The current owners purchased the house in 2005, and immediately began a restoration process that is still in progress. “Our intent,” they said, “was to restore the home to its former grandeur and preserve it as a valuable example of both early Palos Verdes architectural and cultural history.” It is considered a fine example of Spanish Revival style, and contains many original features including oak planks, terra cotta tiles, many alcoves and balconies, wrought iron and Moorish arches and motifs
The property is steeply terraced with paths and retaining walls of Palos Verdes stone, many fruit trees and a rose garden. As in many other instances, Frederick Law Olmsted, Jr. was the original landscape architect.
The third home, called the Roessler House in honor the first Palos Verdes Estates mayor, Fred Roessler, was built in 1926 for Donald Lawyer, sales manager for the Palos Verdes Project.
As was the custom in those early days, awards were given to certain homes for their design, and in 1927, the home received an “honorable mention” in the Palos Verdes Bulletin, the property owners’ newsletter. It was a typical example of the Spanish Colonial (Spanish Revival) style of that period, which was required of all new homes in the Project.

Roessler’s daughter and her husband inherited the home, which was sold in the 1980s, remodeled and subsequently acquired by the current owners in 2000, who “chose to keep the old style but bring the plumbing, electrical and plaster to brand new condition and increase the size throughout to match the scale of the original public rooms.”

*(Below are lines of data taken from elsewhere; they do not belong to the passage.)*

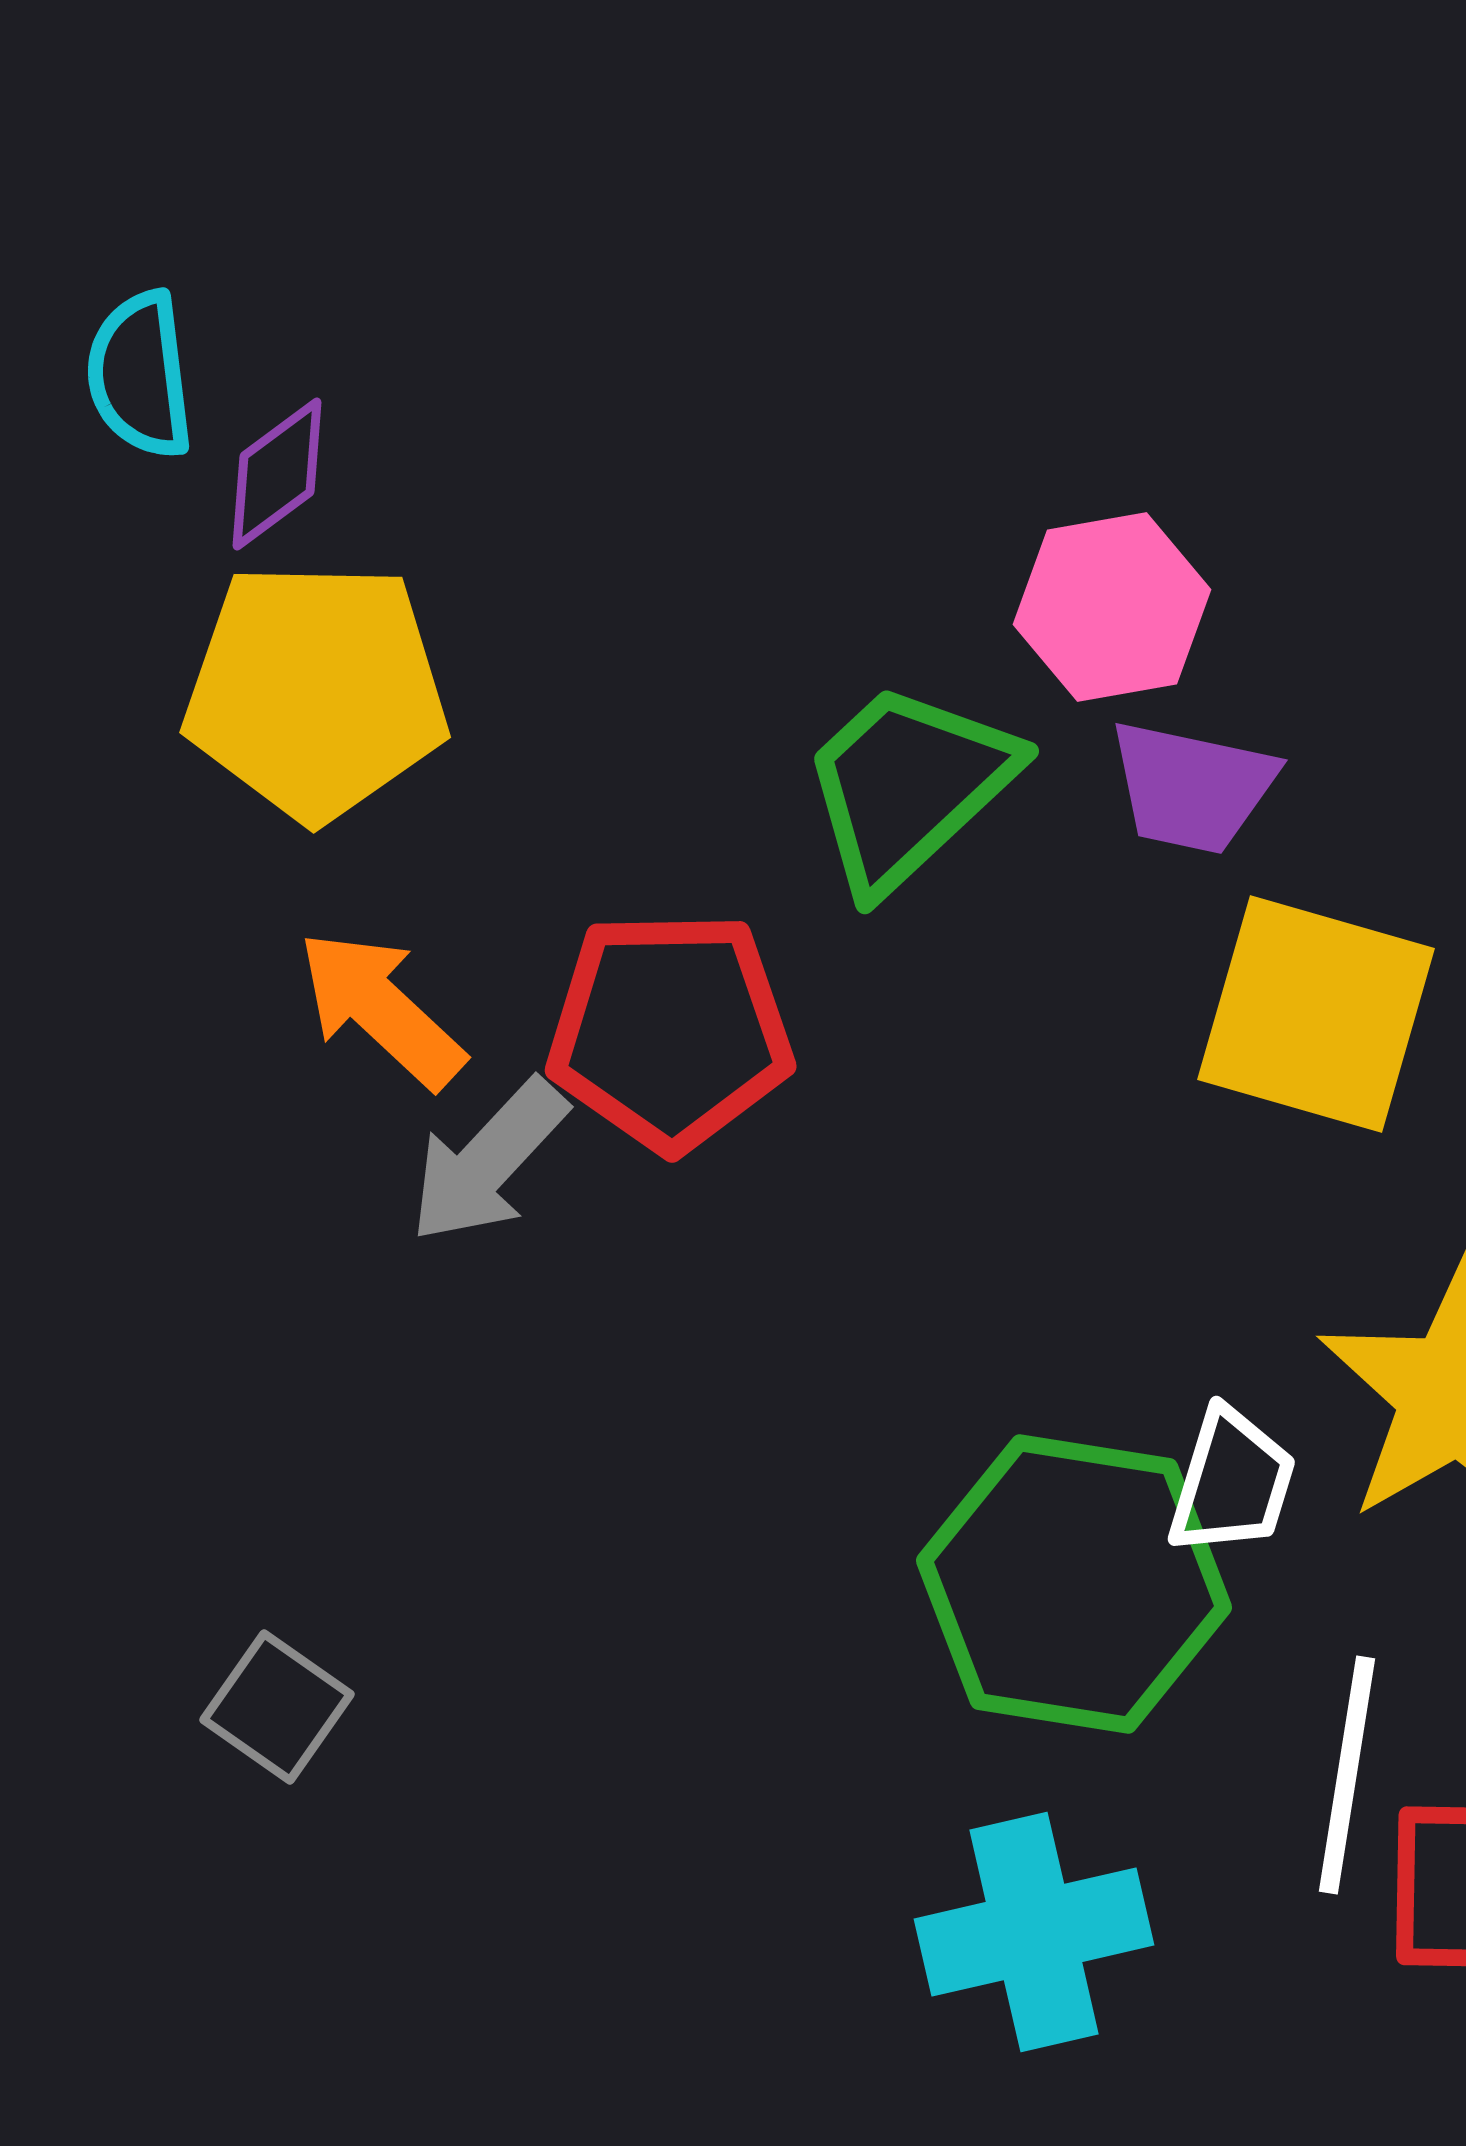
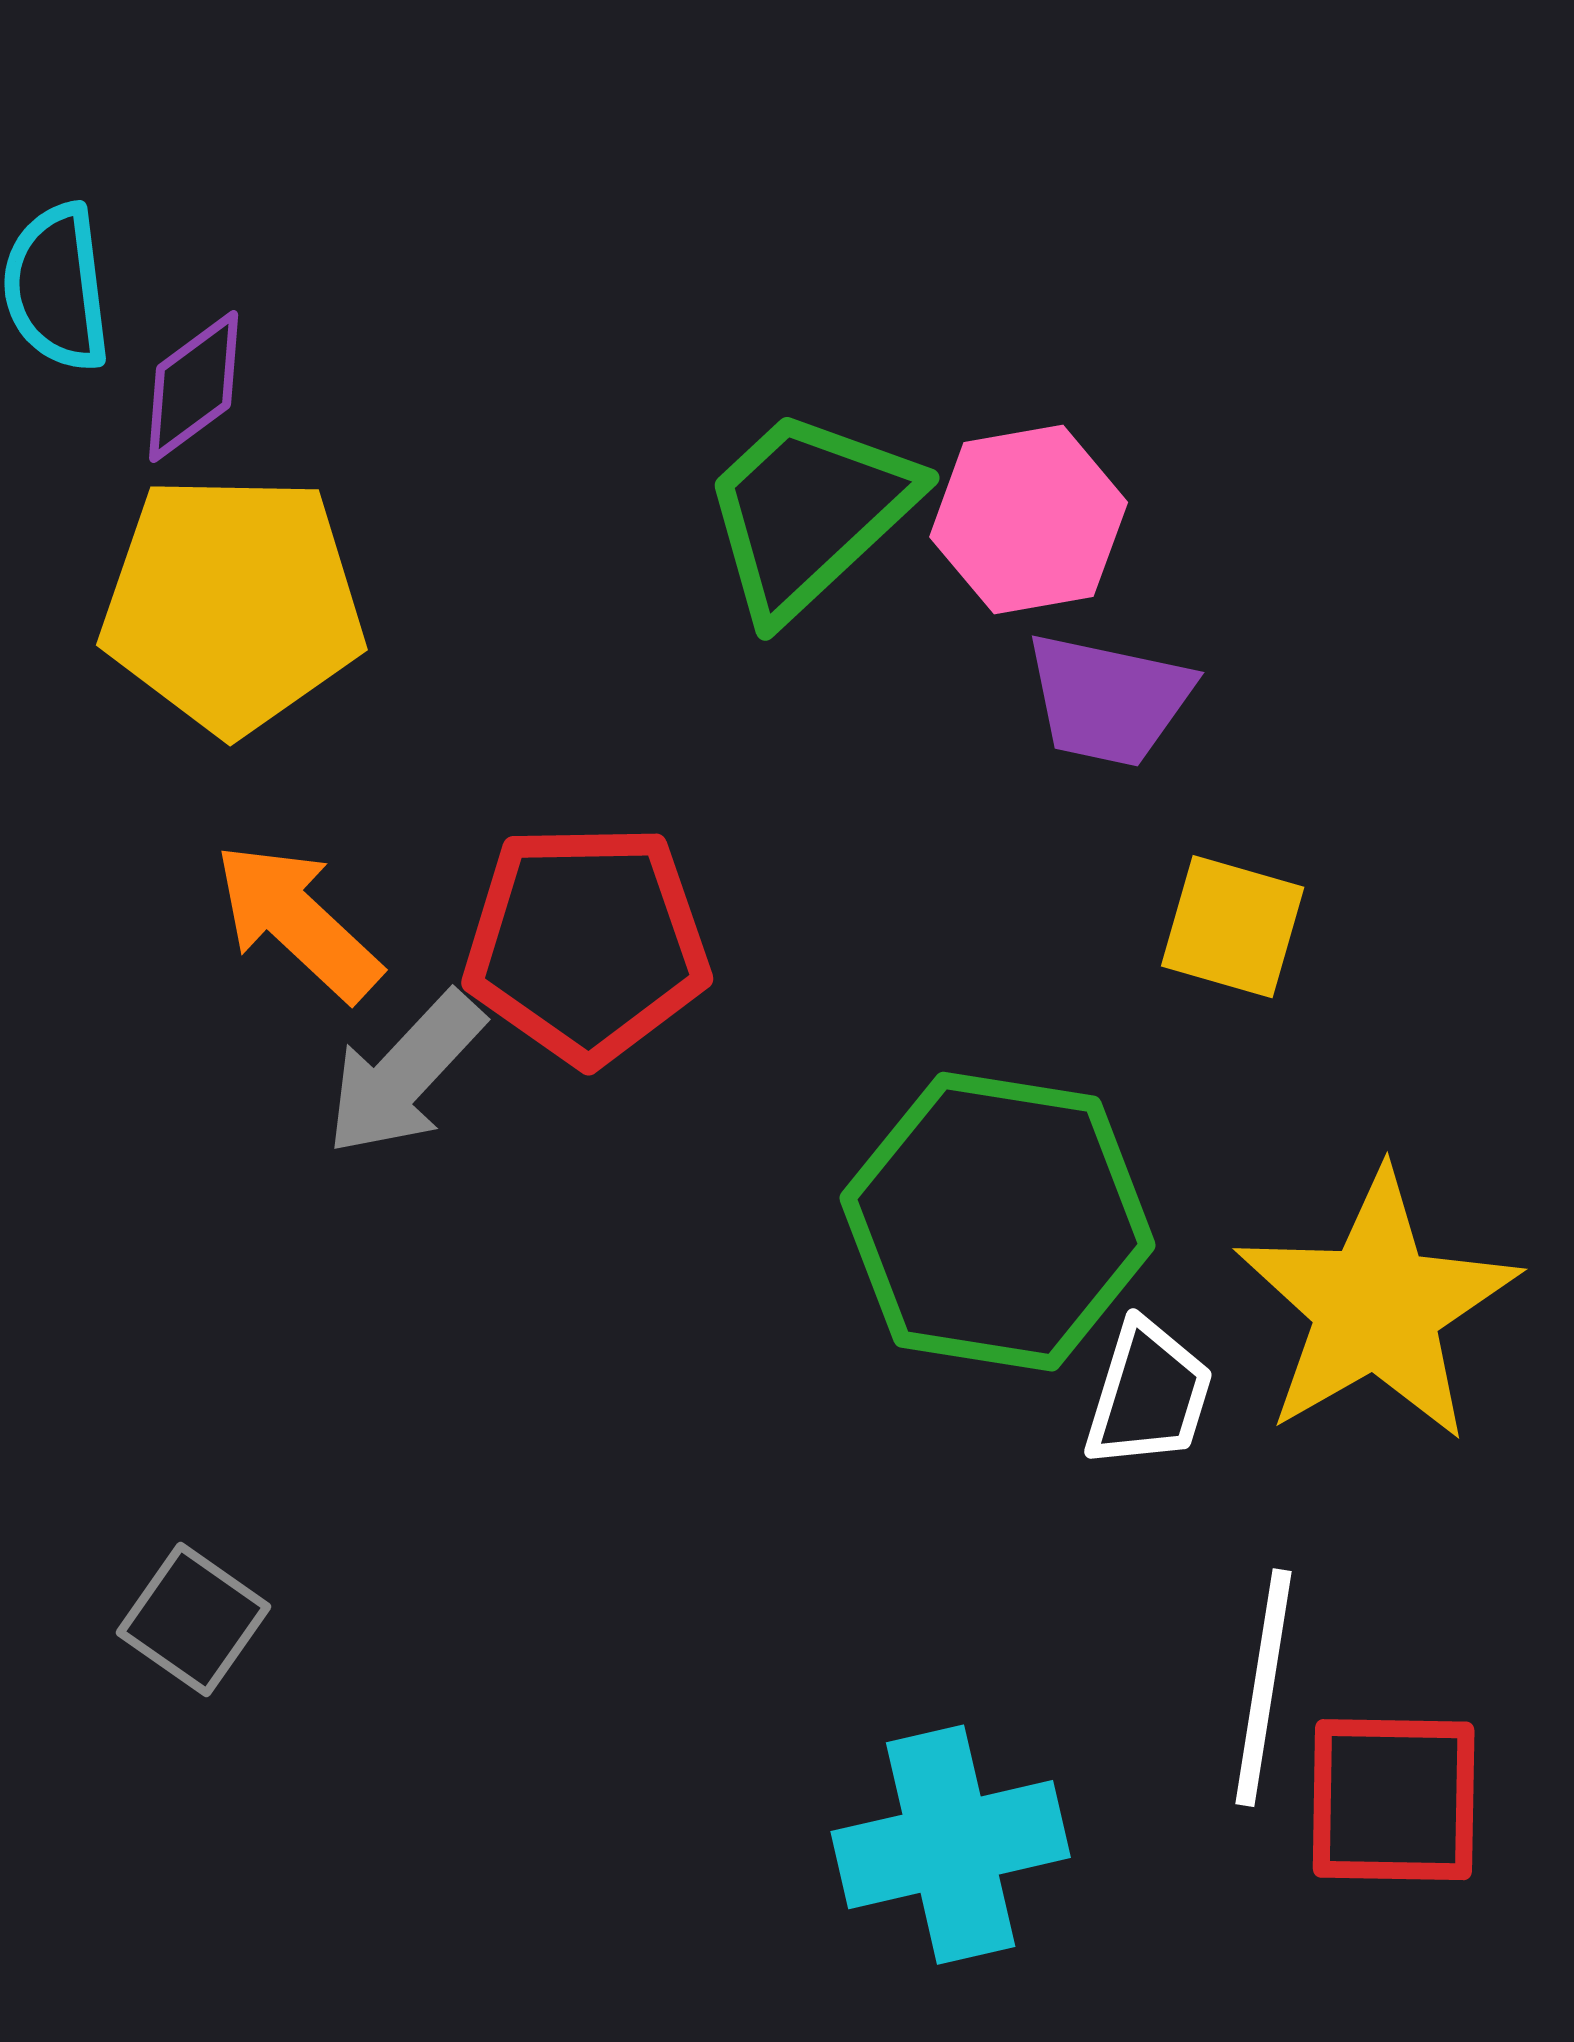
green trapezoid: (908, 786) -> (809, 513), moved
yellow square: (1316, 1014) -> (1233, 927), size x0.6
green hexagon: (1074, 1584) -> (998, 1222), moved

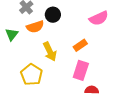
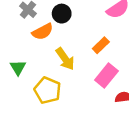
green triangle: (12, 34) -> (18, 68), moved
pink rectangle: (81, 70) -> (106, 76), turned 30

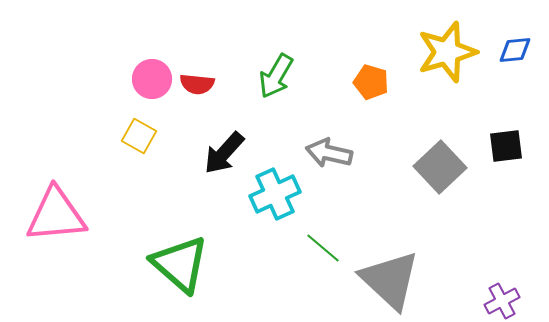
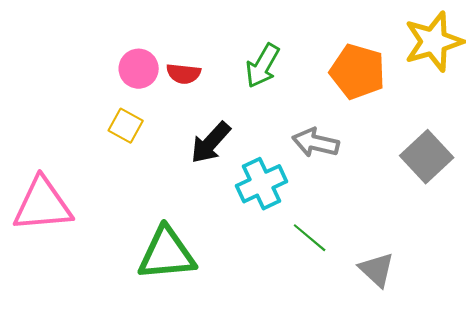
orange pentagon: (371, 82) -> (358, 72), size x1.6
green triangle: (180, 264) -> (167, 254), turned -46
gray triangle: (390, 280) -> (377, 270), size x0.6

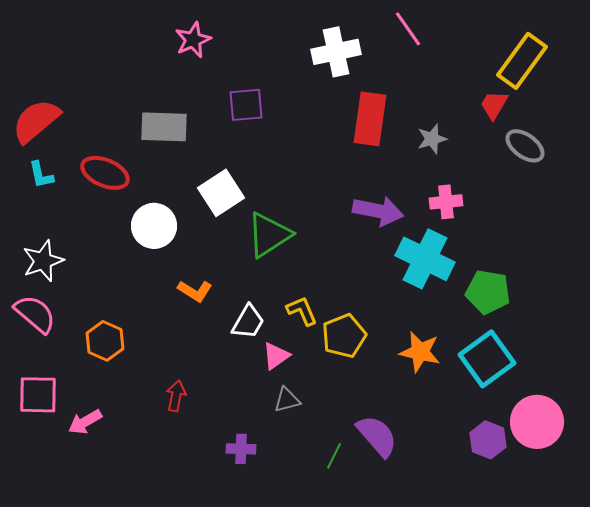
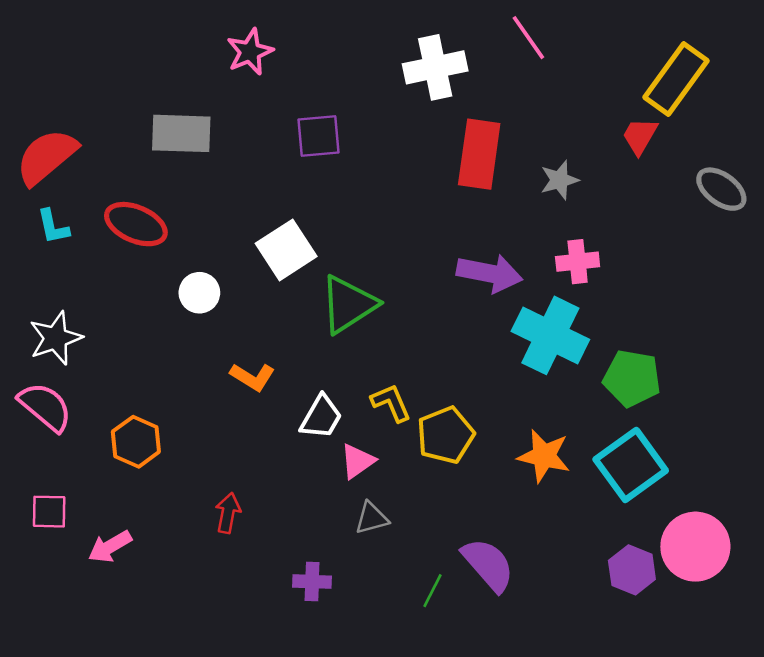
gray rectangle: (164, 127) -> (181, 133), moved
gray ellipse: (525, 146) -> (721, 189), moved
white circle: (154, 226) -> (199, 293), size x0.7
pink square: (38, 395) -> (49, 512), size x0.7

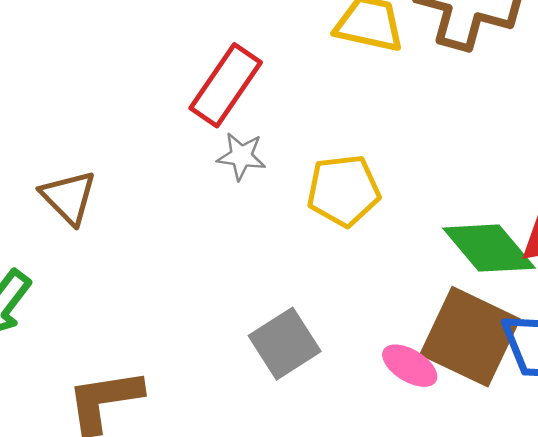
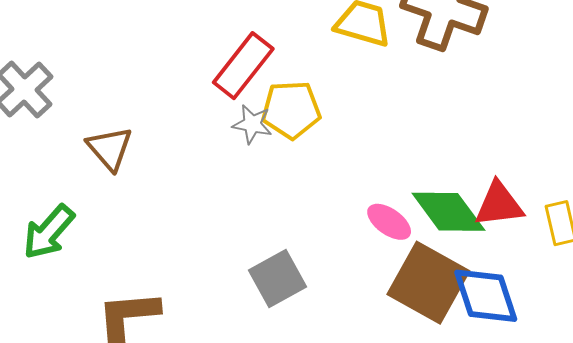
yellow pentagon: (343, 190) -> (291, 110), moved
pink ellipse: (410, 366) -> (389, 222), moved

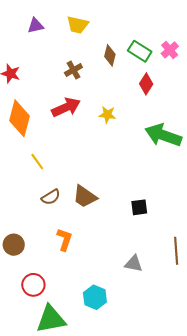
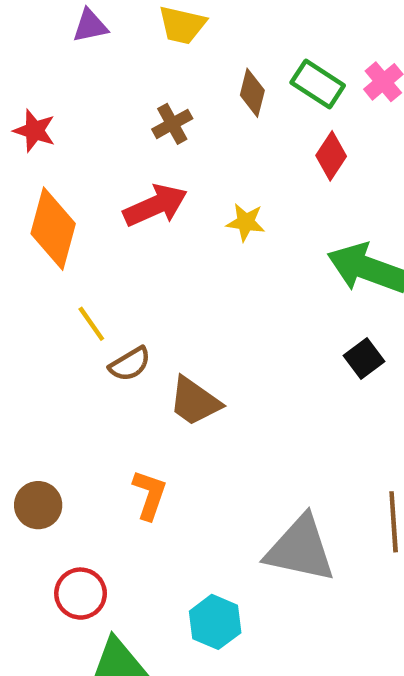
brown semicircle: (51, 197) -> (130, 364), moved
black square: (139, 207) -> (364, 358), moved, turned -30
gray triangle: (134, 264) -> (300, 549), size x1.8

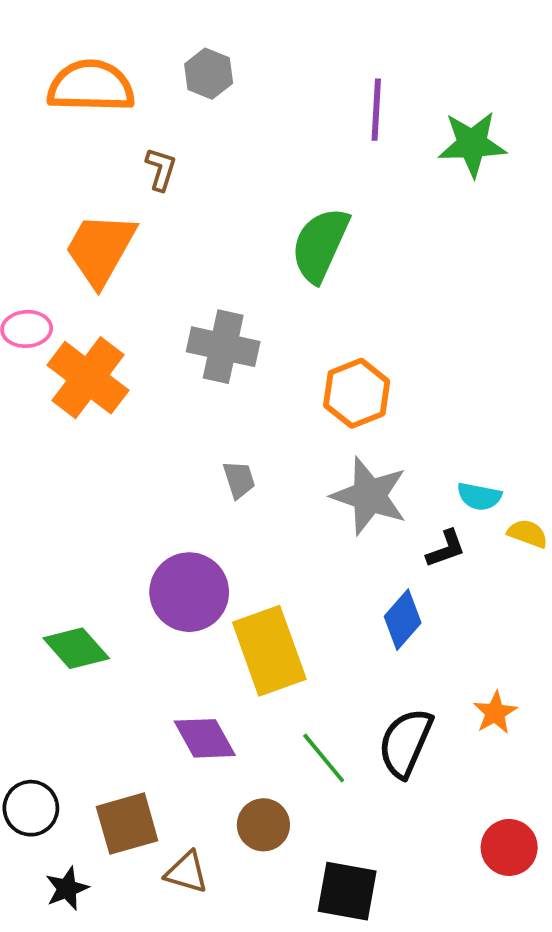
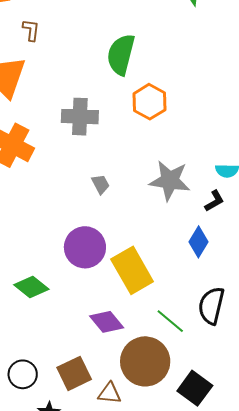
orange hexagon: (357, 393) -> (149, 102), moved
brown circle: (263, 825) -> (145, 361), size x1.8
black square: (347, 891) -> (195, 388), turned 36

They did add a 6,400 square-foot, three-story wing to accommodate their family and their lifestyle, although many of the original features were carefully dismantled and restored to integrate the old with the new, and they converted the original garage into a guest house.
Pre-sale member tickets are $40 and can be ordered on-line at www.pvartcenter.org; by calling the Art Center at 310-541-2479; at Corners of the World in Malaga Cove Plaza; at Nantucket Crossing in Rolling Hills Estates, or at the Art Center. Price for non-members is $45, or $50 on the days of the tour. The cost includes shuttle transportation to the houses from the First Church of Christ Scientist, 4010 Palos Verdes Drive North, plus an alfresco lunch provided by The Yellow Vase, Malaga Café and Ranch Market. (The homes are not handicapped accessible, and children under 12 are not permitted.)